Clark a déclaré qu’elle “applaudit” les entreprises qui mettent en place des prestations d’aide à l’avortement pour les employés d’une manière qui “soutient leur vie privée médicale et les protège”. Mais elle reconnaît que les entreprises peuvent s’ouvrir aux tentatives des États de les poursuivre pénalement ou civilement, même si elles sont finalement en mesure de se défendre contre de telles actions.

Le procureur général du Texas, Ken Paxton, a déjà déclaré qu’il prévoyait de poursuivre les entreprises qui fournissent des fonds pour les soins d’avortement hors de l’État des employés.

“Si un État élabore spécifiquement une loi qui stipule que les régimes d’assurance ne peuvent pas financer les services d’avortement”, certains employeurs peuvent être liés par ces interdictions, a déclaré Clark. D’autres, en particulier les employeurs auto-assurés, peuvent être en mesure d’éviter la loi en raison de la préemption fédérale en vertu de l’ERISA, une loi fédérale qui protège les personnes couvertes par des régimes d’assurance privés.

Les plans de santé doivent également se conformer à la loi HIPAA (Health Insurance Portability and Accountability Act), qui protège la confidentialité des informations de santé des patients. Mais il existe des exceptions qui autorisent la divulgation lorsque la loi l’exige, par exemple par le biais d’une ordonnance d’un tribunal ou d’un système de déclaration obligatoire.

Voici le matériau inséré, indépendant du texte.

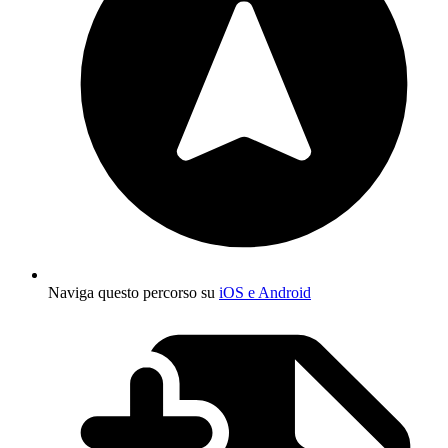
Naviga questo percorso su
iOS e Android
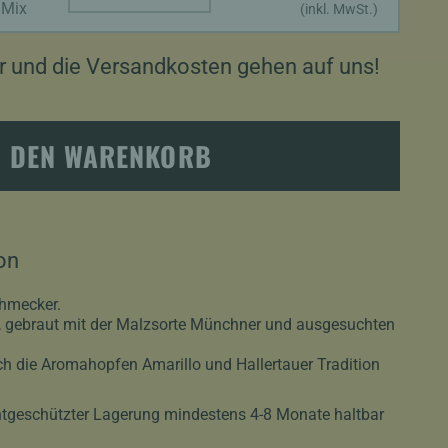
Quantity
 Mix
(inkl. MwSt.)
 und die Versandkosten gehen auf uns!
N DEN WARENKORB
on
chmecker.
, gebraut mit der Malzsorte Münchner und ausgesuchten
rch die Aromahopfen Amarillo und Hallertauer Tradition
ichtgeschützter Lagerung mindestens 4-8 Monate haltbar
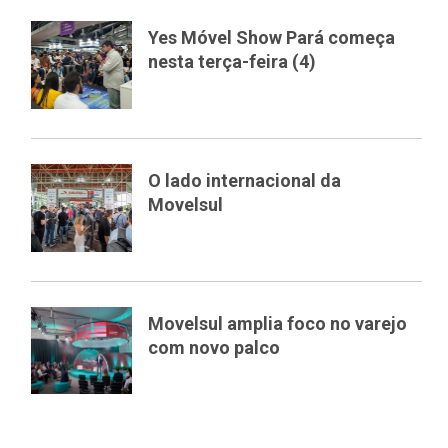
Yes Móvel Show Pará começa
nesta terça-feira (4)
O lado internacional da
Movelsul
Movelsul amplia foco no varejo
com novo palco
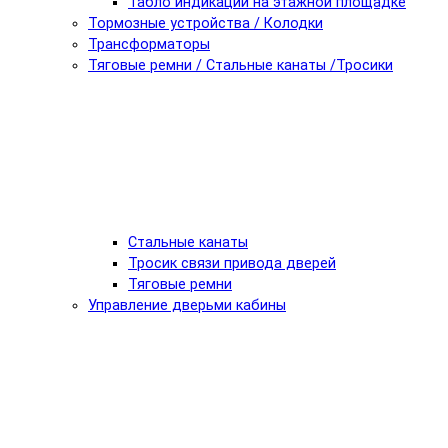
Табло индикации на этажной площадке
Тормозные устройства / Колодки
Трансформаторы
Тяговые ремни / Стальные канаты /Тросики
Стальные канаты
Тросик связи привода дверей
Тяговые ремни
Управление дверьми кабины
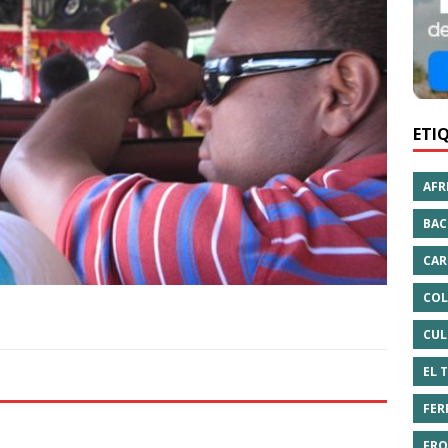
ETI
AFR
BAC
CAR
COL
CUL
EL 
FER
FRO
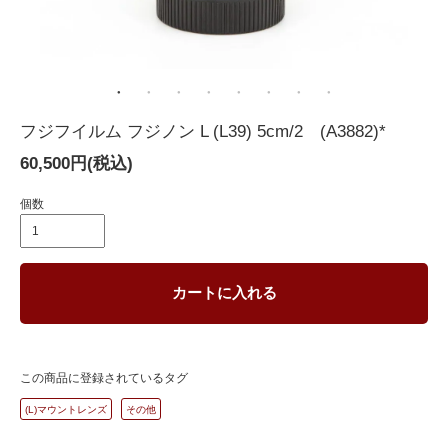
フジフイルム フジノン L (L39) 5cm/2 (A3882)*
60,500円(税込)
個数
カートに入れる
この商品に登録されているタグ
(L)マウントレンズ
その他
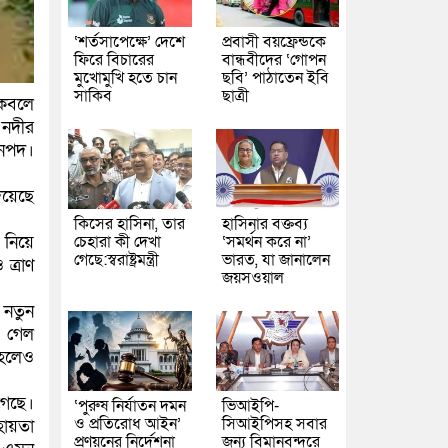
‘শর্তসাপেক্ষে’ দেশে
প্রবাসী বয়ফ্রেন্ডকে
ফিরে বিচারের
বান্ধবীদের ‘গোপন
মুখোমুখি হতে চান
ছবি’ পাঠাতেন ইবি
সাকিব
ছাত্রী
 কবলে
 নদীর
জনপদ।
িয়েছে
কিসের হাসিনা, তার
হাসিনার বক্তব্য
চেহারা কী দেখা
‘সমর্থন করে না’
ট নিয়ে
গেছে:স্বরাষ্ট্রমন্ত্রী
ভারত, যা জানালেন
ত্রাণ
জয়সওয়াল
 নতুন
। গেল
 হলেও
গেছে।
‘পুরুষ নির্যাতন দমন
ভিআইপি-
ও প্রতিরোধ আইন’
সিআইপিসহ সবার
হায়তা
প্রণয়নের নির্দেশনা
জন্য বিমানবন্দরে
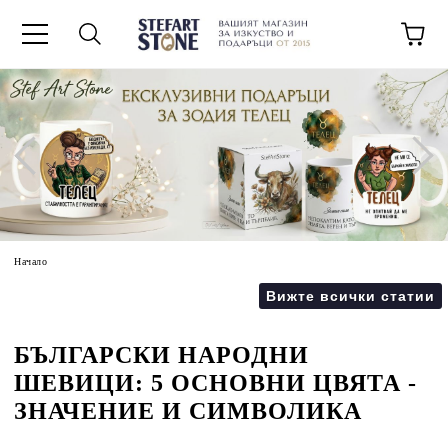
Начало
Вижте всички статии
БЪЛГАРСКИ НАРОДНИ
ШЕВИЦИ: 5 ОСНОВНИ ЦВЯТА -
ЗНАЧЕНИЕ И СИМВОЛИКА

Cependant, le département américain de la Santé et des Services sociaux a récemment mis à jour le langage sur HIPAA, déclarant que sa règle de confidentialité « soutient un tel accès en donnant aux individus l’assurance que leurs informations de santé protégées, y compris les informations relatives à l’avortement et à d’autres soins de santé sexuelle et reproductive, seront gardé privé.

De plus, Clark a souligné que le juge Brett Kavanaugh, dans son opinion concordante sur l’annulation de Roe v. Wade, a écrit : « Un État peut-il interdire à un résident de cet État de se rendre dans un autre État pour se faire avorter ? À mon avis, la réponse est non basée sur le droit constitutionnel de voyager entre les États. Clark a déclaré que cela pourrait constituer l’une des limites les plus fortes aux tentatives des États d’empêcher les femmes de se faire avorter en dehors de leurs propres frontières.

“Des tonnes de litiges sont sur le point de se produire où nous découvrirons quelles lois entreront en jeu et quelle protection elles offrent”, a déclaré Clark.

“La réalité est”, a ajouté Clark, “quelle que soit la force des défenses juridiques que les entreprises peuvent avoir, la menace de responsabilité, la menace d’accusations criminelles, a un effet dissuasif.”